Item 2 is more of an issue, but if the file is owned by the user and the file system itself is encrypted (which it should be these days), then this is only an issue if an attacker has access to a logged in account with permission to the file. That is a level of risk I am willing to take on a single user machine (if an attacker has permission to the file, they can probably get the key from the wezterm and decrypt it anyway).

junkblocker commented 1 year ago

Just want to say that between this and the OOM kill related bug #3907 I keep needing to (remember to) switch to Konsole for memory heavy operations and that mars the experience/habit.

( Good to run into you on the interwebs, @cowens ! )

cowens commented 1 year ago

Looking a bit deeper, it looks like the practical limit to the scrollback size is actually constrained by isize not usize, so the maximum appears to be 263-1 not 264-1:

    pub fn stable_row_to_phys(&self, stable: StableRowIndex) -> Option<PhysRowIndex> {
        let idx = stable - self.stable_row_index_offset as isize;
        if idx < 0 || idx >= self.lines.len() as isize {
            // Index is no longer valid
            None
        } else {
            Some(idx as PhysRowIndex)
        }
    }

Sadly, I am not finding anything that is a drop-in replacement for std::collections::VecDeque that is backed by a file. If I have enough time, I am going to play around with implementing all of the methods term/src/screen.rs is using for the scrollback with a hybrid in-memory/on-disk data structure.

wez commented 1 year ago

If you're serious about contributing in this area, then here are some considerations:

1) When resizing the terminal, the scrollback is re-wrapped. If the scrollback is essentially unbounded in size this poses a real latency challenge during live resizing where several rewraps can occur within a fraction of a second. A disk-based storage solution should accommodate this somehow without requiring that the data on disk be physically rewritten. I've been thinking that deriving a mapping from the physical to the wrapped offsets would work. In other words, rather than physically rewriting the data, a rewrap would zip through the physical storage and derive the adjusted line dimensions to use as an index and adjusted line count. That index data could then be stored in an additional but smaller file. 2) To implement bounded but very large scrollback, I think there are at least two approaches:

I also think that compression (I suggest zstd) is a requirement. I consider encryption to be a requirement before making the disk storage a default configuration. I think both encryption and compression can be handled in a similar way as a "transparent" Read/Write impl that handles both of those concerns.

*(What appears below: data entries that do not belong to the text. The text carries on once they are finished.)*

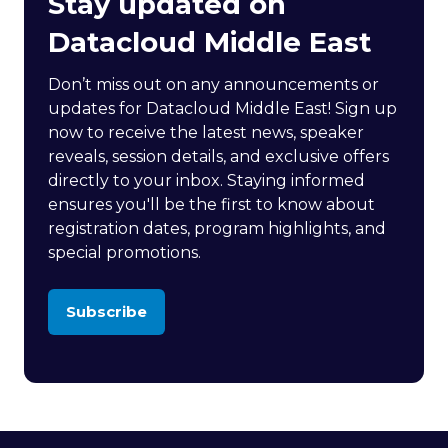
Stay updated on
Datacloud Middle East
Don’t miss out on any announcements or
updates for Datacloud Middle East! Sign up
now to receive the latest news, speaker
reveals, session details, and exclusive offers
directly to your inbox. Staying informed
ensures you'll be the first to know about
registration dates, program highlights, and
special promotions.
Subscribe
(opens
in
a
new
tab)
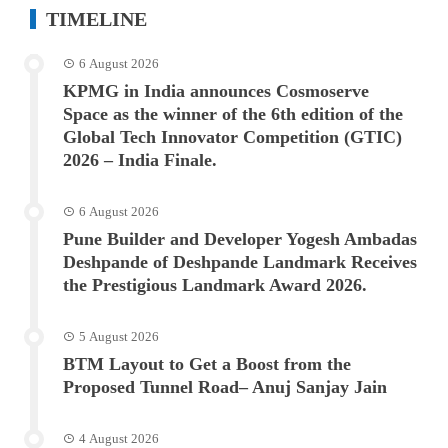
TIMELINE
6 August 2026
KPMG in India announces Cosmoserve
Space as the winner of the 6th edition of the
Global Tech Innovator Competition (GTIC)
2026 – India Finale.
6 August 2026
Pune Builder and Developer Yogesh Ambadas
Deshpande of Deshpande Landmark Receives
the Prestigious Landmark Award 2026.
5 August 2026
BTM Layout to Get a Boost from the
Proposed Tunnel Road– Anuj Sanjay Jain
4 August 2026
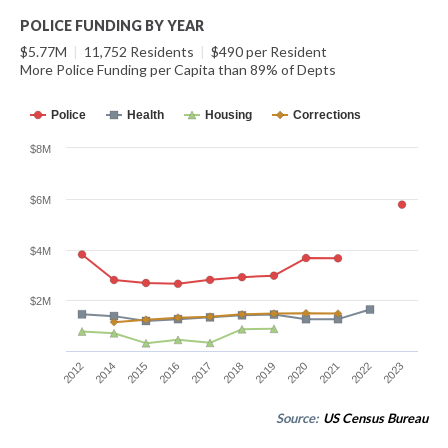
POLICE FUNDING BY YEAR
$5.77M
|
11,752 Residents
|
$490 per Resident
More Police Funding per Capita than 89% of Depts
Police
Health
Housing
Corrections
$8M
$6M
$4M
$2M
2012
2014
2015
2016
2017
2018
2019
2020
2021
2022
2023
Source:
US Census Bureau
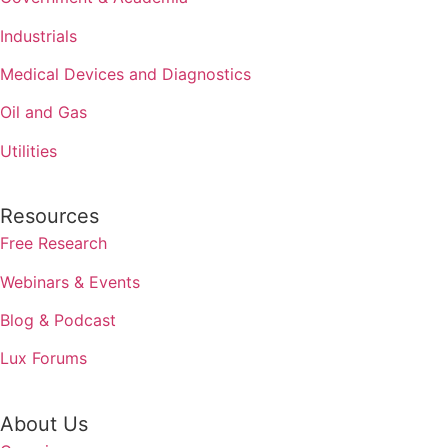
Industrials
Medical Devices and Diagnostics
Oil and Gas
Utilities
Resources
Free Research
Webinars & Events
Blog & Podcast
Lux Forums
About Us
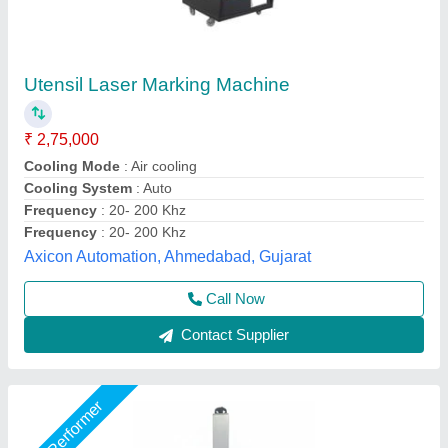
Industrial Moving Job Laser Marking Machine
₹ 2,50,000
Cooling System
: Air Cooling
Job Material
: Stainless Steel
Laser Power
: 50 w
Laser Type
: Fiber Laser
Utkarsh Engineering, Ahmedabad, Gujarat
Call Now
Contact Supplier
Customer Reviews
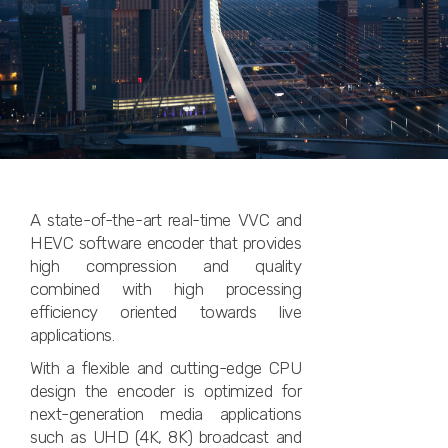
A state-of-the-art real-time VVC and
HEVC software encoder that provides
high compression and quality
combined with high processing
efficiency oriented towards live
applications.
With a flexible and cutting-edge CPU
design the encoder is optimized for
next-generation media applications
such as UHD (4K, 8K) broadcast and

cowens commented 1 year ago

Yeah, my thought is for the scroll back to be a data structure that has a configurable in memory part and an on disk part. Each on disk part would be several physical screens worth of lines, as the scrollback nears the end of the of the currently cached on disk part, it would load the next (or prior depending on the scroll direction) disk part. I envision the data on disk to be the literal lines (encrypted and compressed) (i.e. unwrapped). There should also be an index file that tells you what the order of the files are. So when it reads in the on disk part, it would need to rewrap it to match the current physical screen. This does mean the files will be a random number of bytes long and really long logical lines will wind up being wrapped to many more physical lines than very short lines (which will likely effect the performance of the scrollback)

If the size of the scrollback isn't unbounded, then we can kill the oldest file once the counter of on disk lines exceeds the limit. If we get an ENOSPC, then we can start deleting files at the oldest file and continue until we can write the current set of lines moving out of memory.

I think compression and encryption can wait until after the PoC and the ability to a portion of the scrollback is nice 2.0 feature.